Composés de céréales complètes et de fruits secs, les mueslis sont généralement de bonnes sources de fibres. Ainsi tous les mueslis aux fruits que nous avons testés en contiennent au moins 4 g aux 100 g et plus de la moitié en fournissent plus de 6 g aux 100 g. Un bon point pour ces produits dans la mesure où la plupart des Français peinent à atteindre les apports journaliers recommandés en fibres qui sont d’au moins 25 g pour un adulte. Mais pour augmenter le taux de fibres de leurs produits, certains fabricants y ajoutent de l’inuline, généralement issue de la chicorée. L’inuline appartient à la famille des fibres solubles non digestibles qui atteignent intactes le côlon où elles sont métabolisées par la flore intestinale. Elles sont ainsi considérées comme des prébiotiques, censés favoriser le bon fonctionnement de nos intestins. Il a même été récemment démontré que l’inuline contribuait à la réduction de la prise de poids et permettait de prévenir le développement d’une inflammation intestinale. Mais en parallèle, des études pointent un effet cancérogène sur des rongeurs. Si ces travaux préliminaires doivent être confirmés, on peut d’ores et déjà douter de l’intérêt d’enrichir artificiellement en fibres des produits censés être composés de céréales complètes et de fruits… eux-mêmes source de fibres !
Drôle d’abricot !
Abricots, mangues, fraises…Les fabricants mettent en avant sur leur emballage la présence de fruits dans leurs mueslis. Mais hormis les raisins secs, ces ingrédients « nobles » sont généralement présents en faible quantité (souvent inférieurs ou égaux à 3 %). De plus, lors de nos analyses nous avons parfois constaté des écarts significatifs entre les pourcentages de fruits annoncés sur les emballages et les résultats quantifiés par le laboratoire (parfois bien inférieurs). Selon les fabricants, ces écarts pourraient notamment s’expliquer par le fait que certains fruits déshydratés se pulvérisent dans les paquets, n’étant plus quantifiables. Ces différences pourraient aussi être la conséquence des limites de l’homogénéisation des mélanges. Certes, il semble difficile voire impossible de garantir une parfaite répartition des ingrédients dans un sachet de céréales (les mélanges sont généralement effectués dans de grands récipients ou « batch » avant d’être répartis en sachets unitaires). Mais dans ce cas, où se trouvent les paquets avec « trop » de fruits ? Pas entre nos mains en tout cas…

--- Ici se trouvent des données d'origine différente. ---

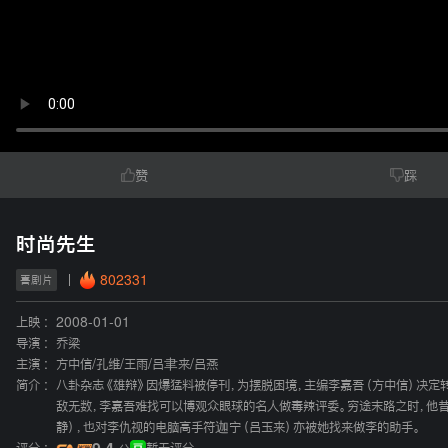
赞
踩
时尚先生
802331
喜剧片
上映 :
2008-01-01
导演 :
乔梁
主演 :
方中信
/
孔维
/
王雨
/
吕聿来
/
吕燕
简介 :
八卦杂志《雄辩》因爆猛料被停刊，为摆脱困境，主编李嘉吾（方中信）决定
敌无数，李嘉吾难找可以博观众眼球的名人做毒辣评委。穷途末路之时，他
静），也对李仇视的电脑高手符迦宁（吕玉来）亦被她找来做李的助手。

Enfin, le Muesli abricot et graines de courge de W.K. Kellogg met en avant dans son nom la présence de ce petit fruit d’été. D’où notre surprise de voir figurer dans la liste d’ingrédients la présence d’« abricot formé ». Soit un mélange de concentré de purée d’abricot, de concentré de jus d’abricot, de concentré de jus de pomme, de farine de riz, de concentré de purée de pomme, de glycérine, de pectine et de concentré de jus de citron. De quoi décevoir les consommateurs qui s’attendaient à trouver dans leur muesli de véritables morceaux d’abricot !

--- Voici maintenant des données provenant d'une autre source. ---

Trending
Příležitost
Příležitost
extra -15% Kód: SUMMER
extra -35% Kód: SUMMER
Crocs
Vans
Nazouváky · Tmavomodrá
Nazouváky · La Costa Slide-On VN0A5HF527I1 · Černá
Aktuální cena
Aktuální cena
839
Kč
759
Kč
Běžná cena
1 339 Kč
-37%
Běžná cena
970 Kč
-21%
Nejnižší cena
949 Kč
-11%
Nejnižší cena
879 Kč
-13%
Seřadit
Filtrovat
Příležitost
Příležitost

Et si vous faisiez votre propre muesli ?
Réaliser son muesli soi-même n’est guère compliqué ni chronophage et s’avère la meilleure option pour limiter la présence d’ingrédients indésirables.
Pour cela, il vous faut :
- 1/3 de flocons de céréales (avoine, blé, sarrasin…). Ils sont source de fibres et sans sel, sucre ou graisse ajoutés. Les flocons sont en principe issus d’une céréale entière, c’està-dire dont on a juste ôté l’enveloppe non comestible pour conserver le son, l’amande et le germe. On les cuit ensuite légèrement à la vapeur afin de rendre digestible leur amidon et les stabiliser en neutralisant les enzymes. Puis on les lamine pour écraser le grain et ainsi obtenir un flocon qu’il ne reste plus qu’à sécher ou à toaster (passage bref au four) pour lui donner davantage de texture et de goût.

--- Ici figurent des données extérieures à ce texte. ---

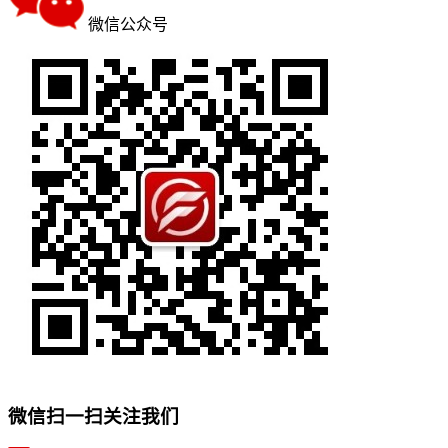
微信公众号
微信扫一扫关注我们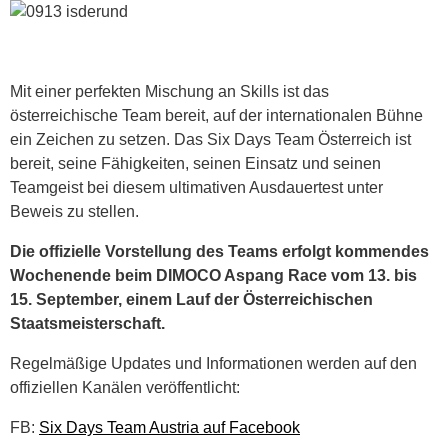
Mit einer perfekten Mischung an Skills ist das
österreichische Team bereit, auf der internationalen Bühne
ein Zeichen zu setzen. Das Six Days Team Österreich ist
bereit, seine Fähigkeiten, seinen Einsatz und seinen
Teamgeist bei diesem ultimativen Ausdauertest unter
Beweis zu stellen.
Die offizielle Vorstellung des Teams erfolgt kommendes
Wochenende beim DIMOCO Aspang Race vom 13. bis
15. September, einem Lauf der Österreichischen
Staatsmeisterschaft.
Regelmäßige Updates und Informationen werden auf den
offiziellen Kanälen veröffentlicht:
FB:
Six Days Team Austria auf Facebook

- 1/3 de fruits frais. Ils sont sources de vitamines, de fibres, de sucres et de saveurs. Si vous optez pour des fruits secs, divisez leur quantité par trois car ils concentrent les sucres.
- 1/3 de graines (amandes, noix, noisettes…). Pour apporter du croquant, de la saveur mais aussi des acides gras essentiels et des vitamines.
Avec le concours d’Anthony Bertou et Sibylle Naud, diététiciens.